L’unico ideale che accomuna gli scissionisti mi sembra l’antirenzismo. Le riforme
proposte in questi giorni vanno dalla scuola, all’abolizione dei voucher, alla
messa in stato di accusa del Jobs Act, ai vaghi provvedimenti annunciati in
favore della povertà, alla nuova introduzione dell’IMU sulla prima casa. In
particolare, gli scissionisti sembrano avere a cuore soprattutto questa misura,
peraltro condivisa anche da altri che rimangono nel PD. Nello spazio di 48 ore,
Bersani e Rossi [scissionisti], in differenti talk show, hanno condiviso con la
Bindi [che resta nel PD] l’esigenza di ripristinare questa tassa per far fronte
ai 3,4 miliardi che ci chiede indietro Eurogermania. E Speranza [scissionista],
il delfino di Bersani, invoca da mesi la reintroduzione di questa tassa a
beneficio dei lavoratori [?!], cioè ancora “un calcio” contro la classe piccola
e media che ormai va scomparendo, con una lettura del sociale almeno
anacronistica e intrisa di masochismo, perché finirebbe col far precipitare
quel che sopravvive ancora di questo ceto nelle bracce della Lega e/o di
Cinquestelle. Sui voucher, le posizioni degli scissionisti oscillano tra chi
vuole abolirli del tutto e chi vuole riformarli per contenerne l’espansione e
mettere un freno al mercato nero, una posizione che non è molto distante da
quella del PD, ancorché la dirigenza di questo partito riconosca al voucher,
per piccoli lavori non continuativi, un’importanza strategica, utile anche a
far circolare “moneta” alternativa all’euro.

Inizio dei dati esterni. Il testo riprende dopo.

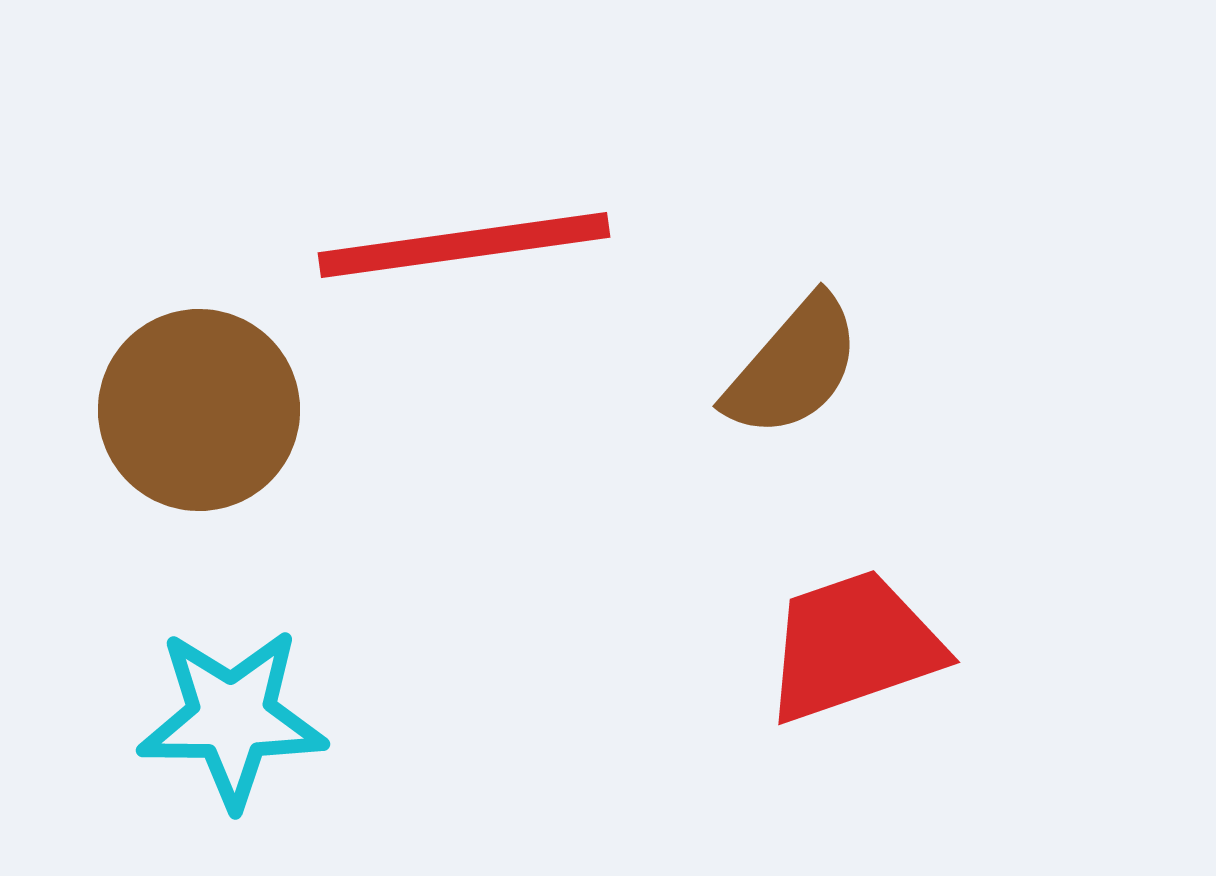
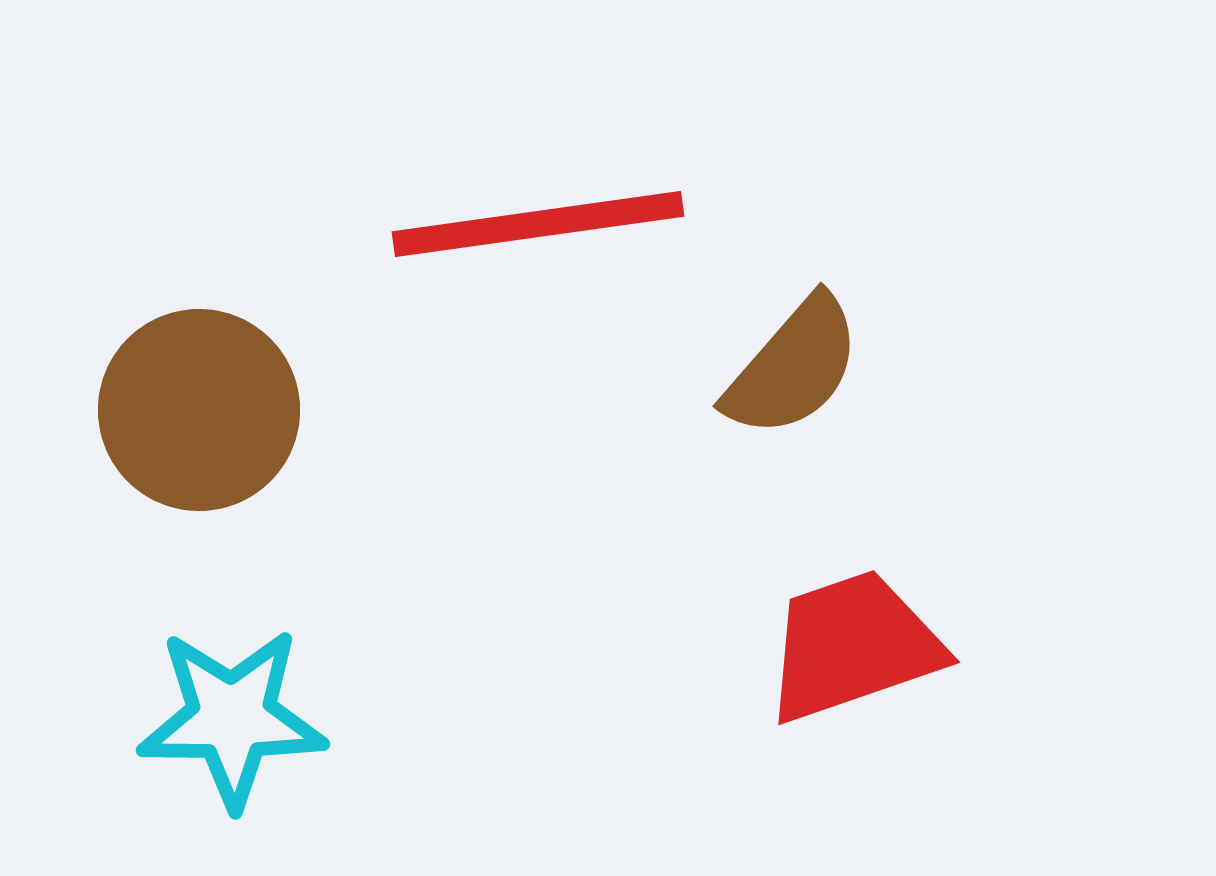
red line: moved 74 px right, 21 px up
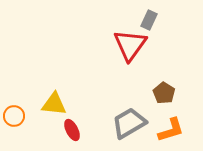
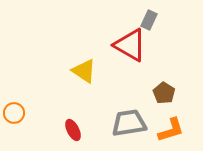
red triangle: rotated 36 degrees counterclockwise
yellow triangle: moved 30 px right, 33 px up; rotated 28 degrees clockwise
orange circle: moved 3 px up
gray trapezoid: rotated 21 degrees clockwise
red ellipse: moved 1 px right
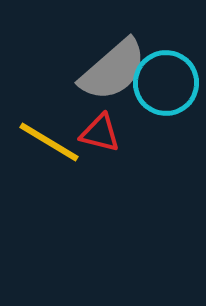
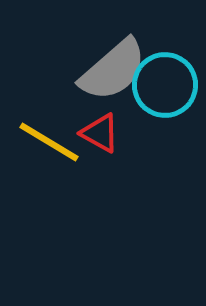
cyan circle: moved 1 px left, 2 px down
red triangle: rotated 15 degrees clockwise
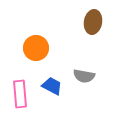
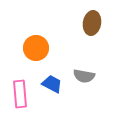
brown ellipse: moved 1 px left, 1 px down
blue trapezoid: moved 2 px up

Al posto del renziano Jobs Act, i
neoscissionisti chiedono misure alternative per incentivare l’occupazione e la
crescita e che, allo stato, non è dato conoscere quali siano. Sulla povertà, sembrano in
linea con lo spirito evangelico, piuttosto che animati dalla reale volontà di
combattere la crescente emarginazione sociale, quanto alla richiestissima,
ennesima riforma della scuola, le proposte per ora si mantengono sul generico
appello a poter disporre di una scuola “veramente formatrice”. Circa le
alleanze politiche per il futuro, non se ne fa parola ma è facile intuire che
potranno esserci con Sinistra Italiana, per tentare di raggiungere una
percentuale in doppia cifra oppure, com’è più probabile – in una prospettiva di
governo alla quale sono ormai abituati – con lo stesso PD dal quale oggi se ne
vanno sbattendo la porta. Utilità per l’Italia? Innanzi tutto rendere difficile
la governabilità del Paese, più di quanto già non lo sia, dopo la bocciatura
del ballottaggio da parte della Corte Costituzionale, rendere inoltre meno
improbabile la vittoria del centrodestra, facendo un regalo prima di tutto a
Berlusconi che avrà a disposizione, per così dire, la politica dei “due forni”:
da una parte l’alleanza con il PD [anche a prescindere da Renzi], dall’altra
quella con Salvini e con la Meloni. Infine fare un regalo anche ai Cinquestelle
che di fatto si accingono a diventare il partito di maggioranza relativa e le
cui percentuali tornano a salire nei sondaggi, dopo che la Raggi, mascherando
al momento tutta la sua debolezza e la perdurante inefficienza, pronuncia il
fatidico sì al progetto dello stadio della Roma calcio – opportunamente
rimodellato o ingenuamente dimezzato anche nella realizzazione di opere di
pubblica utilità, secondo i punti di vista – che ricompatta se non proprio
tutta la base, di sicuro la dirigenza romana dei Cinquestelle.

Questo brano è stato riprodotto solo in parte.